Mas para que a HB Antwerp possa pagar a Botswana 80% do preço da gema polida, os diamantes precisam ser completamente rastreáveis, até a compra pelo consumidor — algo que agora é possível, graças à blockchain. (A De Beers tem um sistema proprietário similar, chamado TRACR, que a empresa implementou em larga escala em 2022, dois anos após o lançamento da HB. O porta-voz da empresa, Johnson, diz que agora rastreia cerca de dois terços de seus diamantes.)
A tecnologia é crucial para todas as partes do trabalho da HB Antwerp. Em seus escritórios, um dia em setembro, quatro engenheiros e cientistas de dados sentaram-se a uma mesa acompanhando em um monitor de parede o progresso de cada diamante sendo trabalhado pela empresa, em tempo real, tanto em Botswana quanto na Bélgica, detalhando o que cada funcionário estava fazendo. O livro-razão coleta mais de 3 mil pontos de dados, atualizado a cada 15 minutos, criando o que de Toledo chama de “uma auditoria interna que busca constantemente por brechas”.
Nenhum diamante pode ser tocado sem estar conectado a uma “cápsula HB”, uma pequena caixa que fica em cada mesa no prédio. A caixa rastreia a transferência de cada pedra de uma pessoa para outra e conecta essa transição à rede. À medida que cada pedra é cortada em diamantes cada vez menores, um fluxograma exibe as origens e conexões — “uma árvore genealógica, com pais e irmãos”, como de Toledo chama.
A partir do próximo ano, a HB planeja criar “certidões de nascimento” para os consumidores, permitindo que comprem uma peça de joalheria com diamantes com um documento mostrando exatamente onde e quando a gema ou gemas foram encontradas, e quantos irmãos elas têm.

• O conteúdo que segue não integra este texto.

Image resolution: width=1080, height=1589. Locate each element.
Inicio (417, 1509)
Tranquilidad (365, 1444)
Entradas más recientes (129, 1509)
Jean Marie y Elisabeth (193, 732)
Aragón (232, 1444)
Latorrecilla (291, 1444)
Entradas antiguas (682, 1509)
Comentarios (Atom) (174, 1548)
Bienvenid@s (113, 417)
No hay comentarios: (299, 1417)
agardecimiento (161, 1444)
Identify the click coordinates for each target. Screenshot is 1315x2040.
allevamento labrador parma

Especialistas acreditam que esse tipo de narrativa é especialmente importante à medida que a demanda por diamantes diminui. “Os consumidores se importam cada vez mais com a origem de uma pedra”, diz Mobley, acrescentando que o processo de rastreamento diferencia ainda mais os diamantes naturais das versões cultivadas em laboratório, que cada vez mais se assemelham aos reais. “Um é feito na Terra bilhões de anos atrás, o outro é feito em uma fábrica em duas semanas na Índia ou China”, diz ele. “Quando você pode contar uma história sobre a origem de um diamante, uma pessoa se apaixona por essa pedra.”
Os fundadores da HB esperam que isso seja verdade. Já, dizem eles, sua blockchain oferece aos investidores informações raras e confiáveis sobre o potencial de mercado dos diamantes, facilitando a captação de capital para a startup. “A qualquer momento, eles sabem qual é o valor das pedras, e isso está associado àquela dívida”, diz de Toledo.

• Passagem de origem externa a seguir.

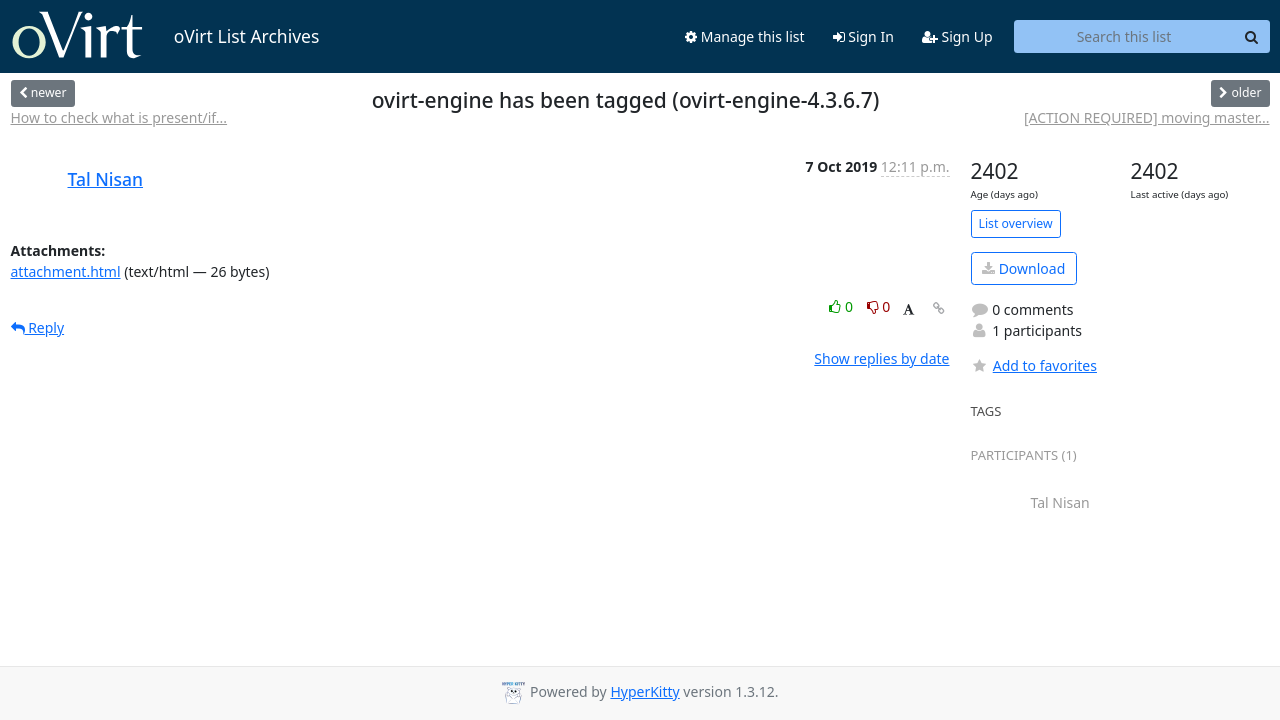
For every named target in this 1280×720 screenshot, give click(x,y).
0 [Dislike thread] (879, 306)
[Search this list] (1124, 37)
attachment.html (66, 271)
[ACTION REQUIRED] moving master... (1147, 117)
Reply (38, 327)
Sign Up (957, 36)
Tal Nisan (106, 179)
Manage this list (745, 36)
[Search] (1252, 37)
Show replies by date (881, 358)
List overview (1016, 223)
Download (1023, 268)
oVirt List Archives (165, 36)
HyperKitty (644, 691)
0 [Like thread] (842, 306)
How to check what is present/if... (119, 117)
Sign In (863, 36)
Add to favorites (1034, 365)
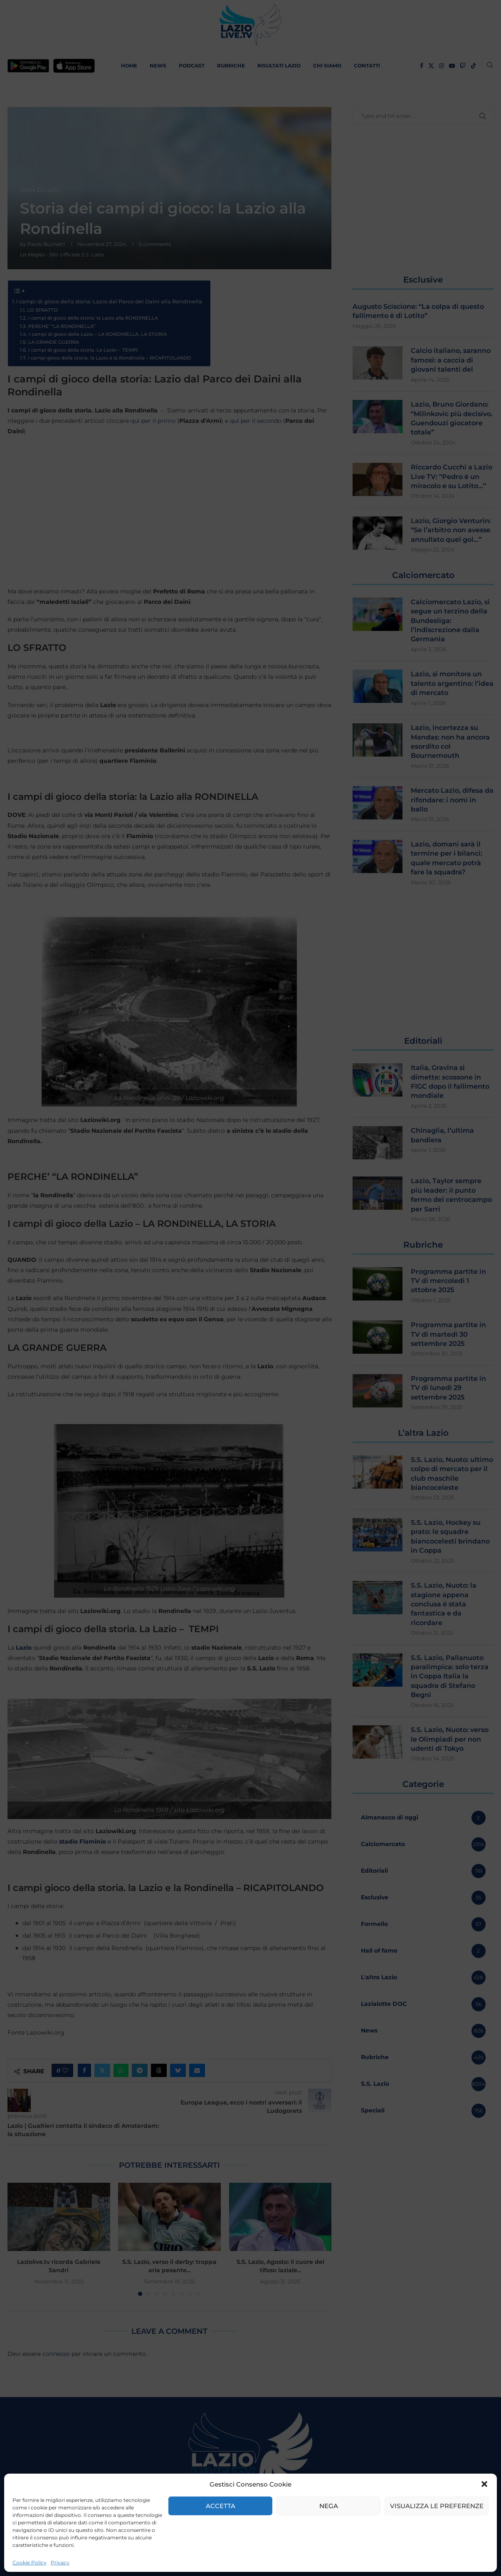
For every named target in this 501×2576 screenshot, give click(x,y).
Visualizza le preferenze (437, 2506)
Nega (328, 2506)
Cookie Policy (29, 2562)
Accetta (220, 2506)
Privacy (60, 2562)
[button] (484, 2484)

Isso poderá determinar se a HB é capaz de replicar seu negócio em outros lugares — por exemplo, na vizinha República Democrática do Congo, lar de gigantescas reservas de cobre, tântalo e outros minerais, e onde três quartos do cobalto do mundo são minerados. O presidente desse país, Félix Tshisekedi, visitou a operação da HB em Botswana no ano passado para estudar seu modelo.
De Toledo vê esse interesse como um sinal de que a empresa pode desempenhar um papel maior à frente. “O objetivo da HB não é estar na indústria de diamantes”, diz ele. “É mostrar ao mundo da mineração como uma cadeia de suprimentos deve parecer.”